I hate it when the fishing is good one day and poor the next, or outstanding in one location and then falls apart just a few miles away. But that's what has been happening on Lake Erie from Neff Road to the Grand River.

Perch fishermen have scored good gains off the Wildwood unit of Cleveland Lakefront State Park only to see it go poor the next day. Now the word today (Monday) is that it is good again in 40 feet of water.

And the perch fishing's been similar erratic off the Painesville water intake slip to off Headlands Beach State Park. It's consistently been inconsistent.

Ditto for the walleye fishing. Some anglers have killed the walleyes off the Euclid hospital in 25 feet of water while off Eastlake to off Lost Nation Road the walleye fishing has proven so-so.

I hate the fishing when it's doing that. Which is one good reason why I enjoy farm pond fishing so much.

In any event, I hope to get out Tuesday or Wednesday for either some more yellow perch fishing or even troll close to shore aboard Wildwood Marina's "Popeye" charter boat for walleye.

And I really, really want to go crow hunting in the next couple of weeks. I can't believe that I missed the opener last Friday. Still, I was happy to catch all of those sunfish, crappie and bass and put the drop shot modification through its paces.

- Jeffrey L. Frischkorn
jfrischkorn@news-herald.com

Wednesday, June 3, 2009

States working together (No hunting license for you)

Ohio's eyes and ears are open to fish and game law violators trying to enter the state to hunt and fish.

So too are those of others states which are likewise participants in a multi-jurisdictional compact that recognizes each other's fish and game law violators.

With the compact the various participating states accept as their own the revocation or suspension of hunting or fishing licenses. That means that a person under license suspension in Ohio cannot buy one in a cooperating and participating state.

Since Ohio became an Interstate Wildlife Violator Compact participant, the Ohio Division of Wildlife has entered 146 violators into the computerized system. It also has agreed to recognize more than 6,500 suspensions entered in the database by 30 other states.

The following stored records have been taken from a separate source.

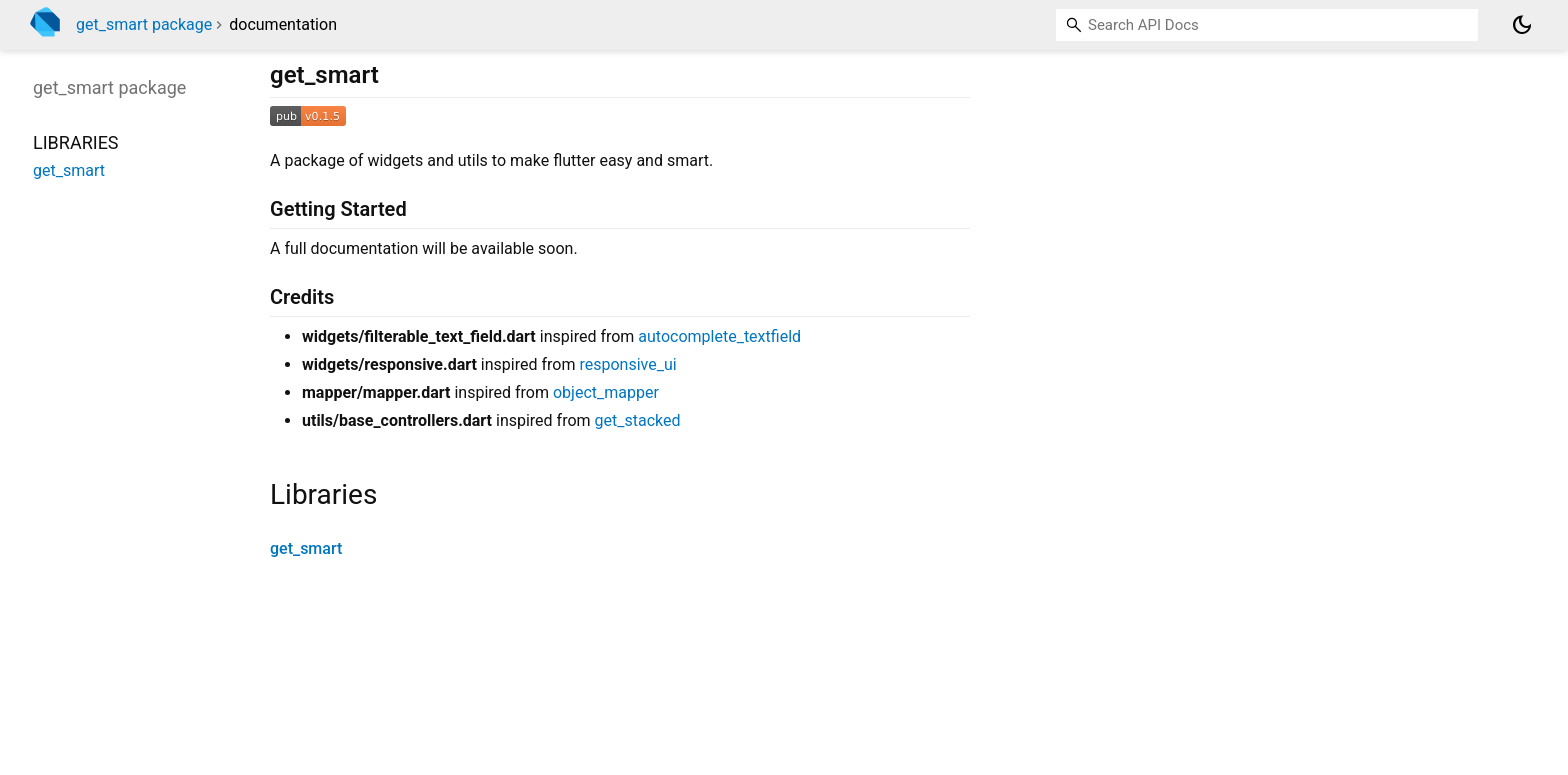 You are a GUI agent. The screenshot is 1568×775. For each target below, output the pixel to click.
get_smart (306, 548)
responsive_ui (627, 364)
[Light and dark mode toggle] (1522, 25)
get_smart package (144, 24)
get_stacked (638, 420)
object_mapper (606, 392)
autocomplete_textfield (719, 336) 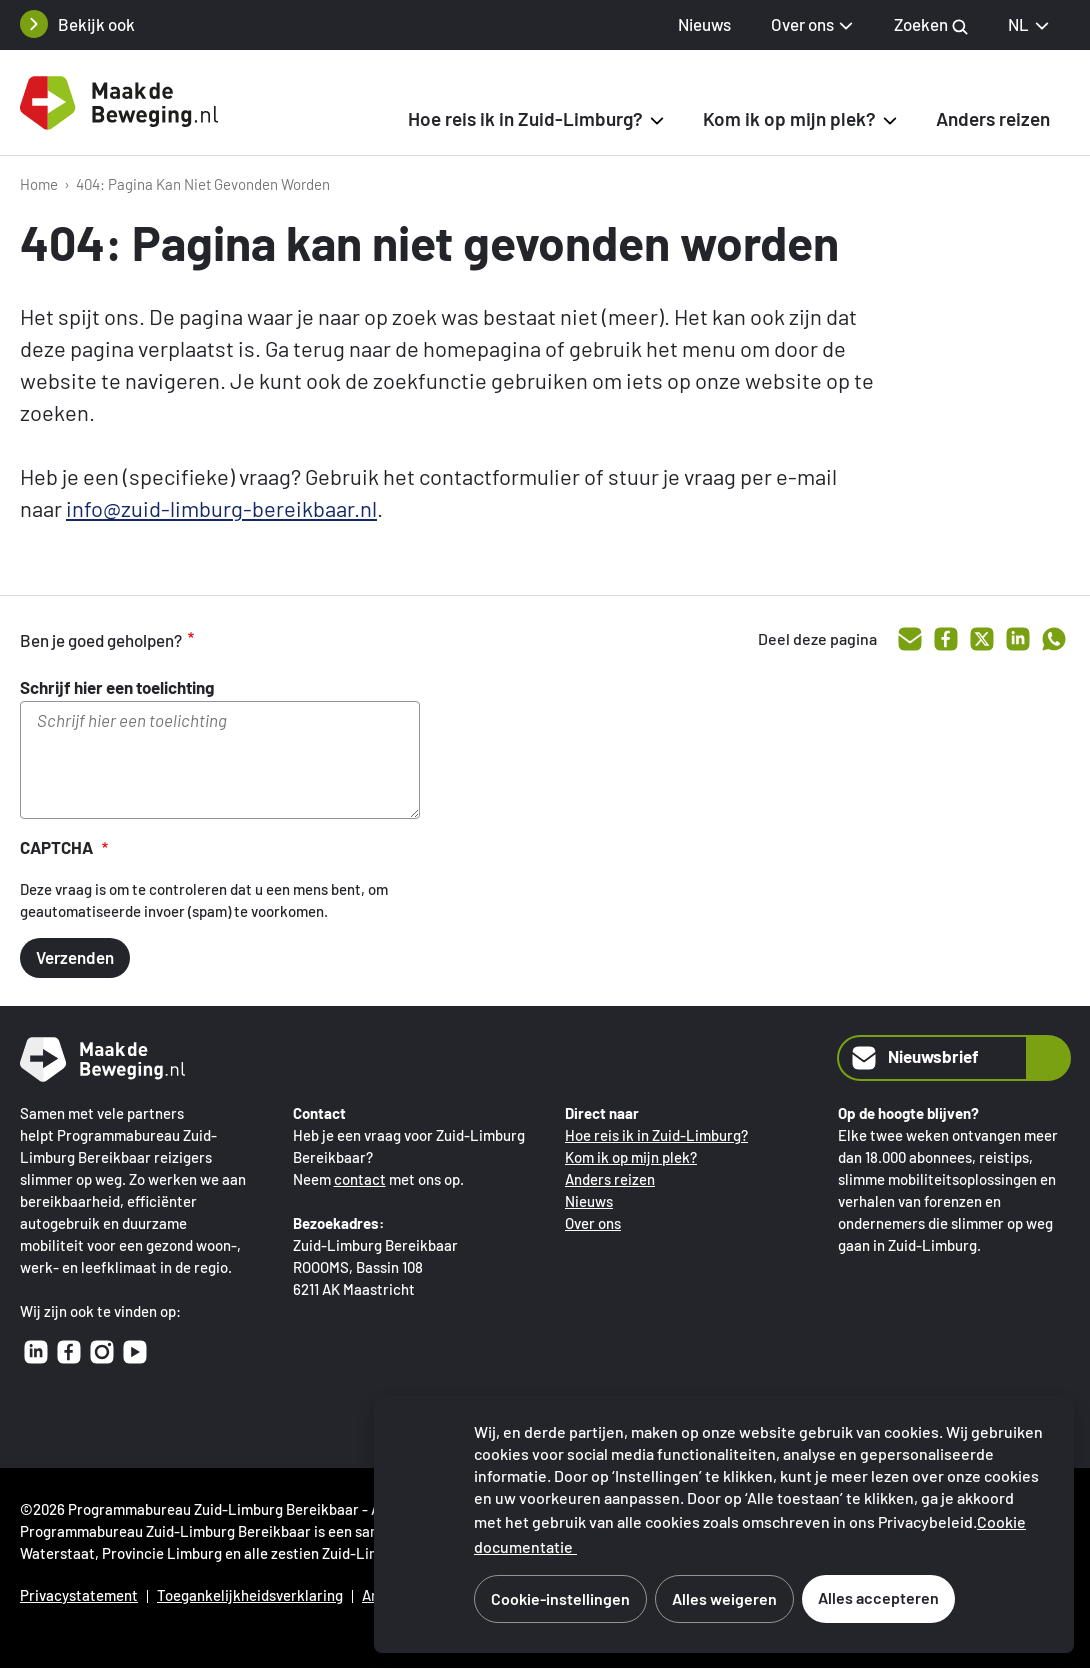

Last June, the first entries in the database by Ohio officials were made. Wisconsin anglers who had taken twice the number of walleye saw their Ohio licenses suspended and which were recognized by the home state. One of the anglers caught fishing while under the suspension saw another year added to his disability.

The system is designed to deter fish and game law violations since it is believed that revocation or suspension of licenses and permits is a powerful tool that helps discourage criminal acts, Ohio Division of Wildlife officials say.

- Jeffrey L. Frischkorn
jfrischkorn@news-herald.com

Monday, June 1, 2009

Sotomayor no Second Amendment friend (more like an enemy)

As gun owners ponder what an appointment of federal appeals court judge Sonia Sotomayor means to Second Amendment rights, at least one of her decisions points to her being a foe rather than a friend.

In a January ruling, Sotomayor says that the landmark Heller ruling that declared the Second Amendment a personal right applied only to the federal government and not to the states nor local governments

This ruling is in sharp contrast to another circuit ruling declaration that says the Second Amendment applies to the states and local governments as well as the federal government. After all, this logic says, the Heller suit involved Washington D.C. and not the U.S. Justice Department.

It's almost seems as if the federal judge also would imply that the First Amendment rights to a free press and religious beliefs impacts the federal government alone and does not also apply to the states and local governments.

Pro-Second Amendment advocates believes that the contrasting rulings means that the Supreme Court will again likely hear the issue - the same court that will probably have Sotomayor as a resident.